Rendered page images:
————

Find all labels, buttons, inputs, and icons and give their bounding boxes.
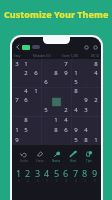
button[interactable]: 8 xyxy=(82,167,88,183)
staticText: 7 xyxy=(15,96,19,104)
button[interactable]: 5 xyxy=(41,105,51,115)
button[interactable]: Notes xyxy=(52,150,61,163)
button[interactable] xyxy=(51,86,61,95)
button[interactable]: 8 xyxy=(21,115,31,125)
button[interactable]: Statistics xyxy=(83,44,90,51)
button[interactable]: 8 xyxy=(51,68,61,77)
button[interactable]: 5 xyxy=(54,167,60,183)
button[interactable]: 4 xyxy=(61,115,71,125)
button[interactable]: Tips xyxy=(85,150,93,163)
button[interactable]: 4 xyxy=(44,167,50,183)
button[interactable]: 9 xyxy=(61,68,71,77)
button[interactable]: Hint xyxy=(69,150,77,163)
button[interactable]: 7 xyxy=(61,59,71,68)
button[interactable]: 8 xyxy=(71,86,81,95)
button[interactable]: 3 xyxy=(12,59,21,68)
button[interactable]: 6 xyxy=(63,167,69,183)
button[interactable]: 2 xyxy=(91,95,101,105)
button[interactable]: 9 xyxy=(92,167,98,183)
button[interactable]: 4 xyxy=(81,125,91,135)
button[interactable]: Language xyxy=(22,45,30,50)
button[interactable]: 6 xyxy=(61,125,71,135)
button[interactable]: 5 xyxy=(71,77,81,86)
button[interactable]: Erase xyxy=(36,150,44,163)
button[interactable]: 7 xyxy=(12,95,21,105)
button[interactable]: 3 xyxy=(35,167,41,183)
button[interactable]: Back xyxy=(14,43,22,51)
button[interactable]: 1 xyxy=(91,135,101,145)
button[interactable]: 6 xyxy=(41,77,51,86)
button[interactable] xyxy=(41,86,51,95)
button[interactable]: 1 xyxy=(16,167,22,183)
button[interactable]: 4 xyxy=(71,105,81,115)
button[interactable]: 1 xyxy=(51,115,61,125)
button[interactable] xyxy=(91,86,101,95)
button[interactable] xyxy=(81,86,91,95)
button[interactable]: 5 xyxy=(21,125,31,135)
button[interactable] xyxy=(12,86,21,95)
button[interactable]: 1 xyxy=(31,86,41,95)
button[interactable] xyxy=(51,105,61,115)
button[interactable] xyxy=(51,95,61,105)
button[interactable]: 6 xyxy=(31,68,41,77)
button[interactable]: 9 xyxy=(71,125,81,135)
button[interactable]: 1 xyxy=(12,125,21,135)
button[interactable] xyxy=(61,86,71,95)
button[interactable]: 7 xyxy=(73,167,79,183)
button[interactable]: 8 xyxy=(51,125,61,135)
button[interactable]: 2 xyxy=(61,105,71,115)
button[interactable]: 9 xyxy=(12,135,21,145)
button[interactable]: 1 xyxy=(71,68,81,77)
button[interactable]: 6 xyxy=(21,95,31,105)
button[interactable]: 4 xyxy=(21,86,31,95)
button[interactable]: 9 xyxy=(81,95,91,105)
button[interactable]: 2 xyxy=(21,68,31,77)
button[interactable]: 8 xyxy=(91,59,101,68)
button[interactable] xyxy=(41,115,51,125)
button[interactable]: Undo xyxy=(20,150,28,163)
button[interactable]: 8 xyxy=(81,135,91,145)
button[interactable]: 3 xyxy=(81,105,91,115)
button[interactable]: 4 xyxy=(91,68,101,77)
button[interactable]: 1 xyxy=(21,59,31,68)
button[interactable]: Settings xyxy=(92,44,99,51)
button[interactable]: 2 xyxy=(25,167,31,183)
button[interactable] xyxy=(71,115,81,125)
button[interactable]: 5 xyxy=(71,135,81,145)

————

What you have to do: Give back every record precisely as it stands, without the images.

Exercise output:
Find all labels, buttons, inputs, and icons and give their bounding boxes.
button[interactable]: 8 xyxy=(82,167,88,183)
staticText: 7 xyxy=(15,96,19,104)
button[interactable]: 5 xyxy=(41,105,51,115)
button[interactable]: Notes xyxy=(52,150,61,163)
button[interactable] xyxy=(51,86,61,95)
button[interactable]: 8 xyxy=(21,115,31,125)
button[interactable]: Statistics xyxy=(83,44,90,51)
button[interactable]: 8 xyxy=(51,68,61,77)
button[interactable]: 5 xyxy=(54,167,60,183)
button[interactable]: 4 xyxy=(61,115,71,125)
button[interactable]: Tips xyxy=(85,150,93,163)
button[interactable]: 4 xyxy=(44,167,50,183)
button[interactable]: 9 xyxy=(61,68,71,77)
button[interactable]: Hint xyxy=(69,150,77,163)
button[interactable]: 7 xyxy=(61,59,71,68)
button[interactable]: 8 xyxy=(71,86,81,95)
button[interactable]: 3 xyxy=(12,59,21,68)
button[interactable]: 6 xyxy=(63,167,69,183)
button[interactable]: 2 xyxy=(91,95,101,105)
button[interactable]: 9 xyxy=(92,167,98,183)
button[interactable]: 4 xyxy=(81,125,91,135)
button[interactable]: Language xyxy=(22,45,30,50)
button[interactable]: 6 xyxy=(61,125,71,135)
button[interactable]: 5 xyxy=(71,77,81,86)
button[interactable]: Erase xyxy=(36,150,44,163)
button[interactable]: 7 xyxy=(12,95,21,105)
button[interactable]: 3 xyxy=(35,167,41,183)
button[interactable]: Back xyxy=(14,43,22,51)
button[interactable]: 1 xyxy=(91,135,101,145)
button[interactable]: 6 xyxy=(41,77,51,86)
button[interactable] xyxy=(41,86,51,95)
button[interactable]: 1 xyxy=(16,167,22,183)
button[interactable]: 4 xyxy=(71,105,81,115)
button[interactable]: 1 xyxy=(51,115,61,125)
button[interactable] xyxy=(91,86,101,95)
button[interactable] xyxy=(81,86,91,95)
button[interactable]: 5 xyxy=(21,125,31,135)
button[interactable] xyxy=(12,86,21,95)
button[interactable]: 1 xyxy=(31,86,41,95)
button[interactable] xyxy=(51,105,61,115)
button[interactable] xyxy=(51,95,61,105)
button[interactable]: 6 xyxy=(31,68,41,77)
button[interactable]: 9 xyxy=(71,125,81,135)
button[interactable]: 1 xyxy=(12,125,21,135)
button[interactable] xyxy=(61,86,71,95)
button[interactable]: 7 xyxy=(73,167,79,183)
button[interactable]: 8 xyxy=(51,125,61,135)
button[interactable]: 2 xyxy=(61,105,71,115)
button[interactable]: 9 xyxy=(12,135,21,145)
button[interactable]: 1 xyxy=(71,68,81,77)
button[interactable]: 6 xyxy=(21,95,31,105)
button[interactable]: 4 xyxy=(21,86,31,95)
button[interactable]: 9 xyxy=(81,95,91,105)
button[interactable]: 2 xyxy=(21,68,31,77)
button[interactable]: 8 xyxy=(91,59,101,68)
button[interactable] xyxy=(41,115,51,125)
button[interactable]: Undo xyxy=(20,150,28,163)
button[interactable]: 8 xyxy=(81,135,91,145)
button[interactable]: 3 xyxy=(81,105,91,115)
button[interactable]: 4 xyxy=(91,68,101,77)
button[interactable]: 1 xyxy=(21,59,31,68)
button[interactable]: Settings xyxy=(92,44,99,51)
button[interactable]: 2 xyxy=(25,167,31,183)
button[interactable] xyxy=(71,115,81,125)
button[interactable]: 5 xyxy=(71,135,81,145)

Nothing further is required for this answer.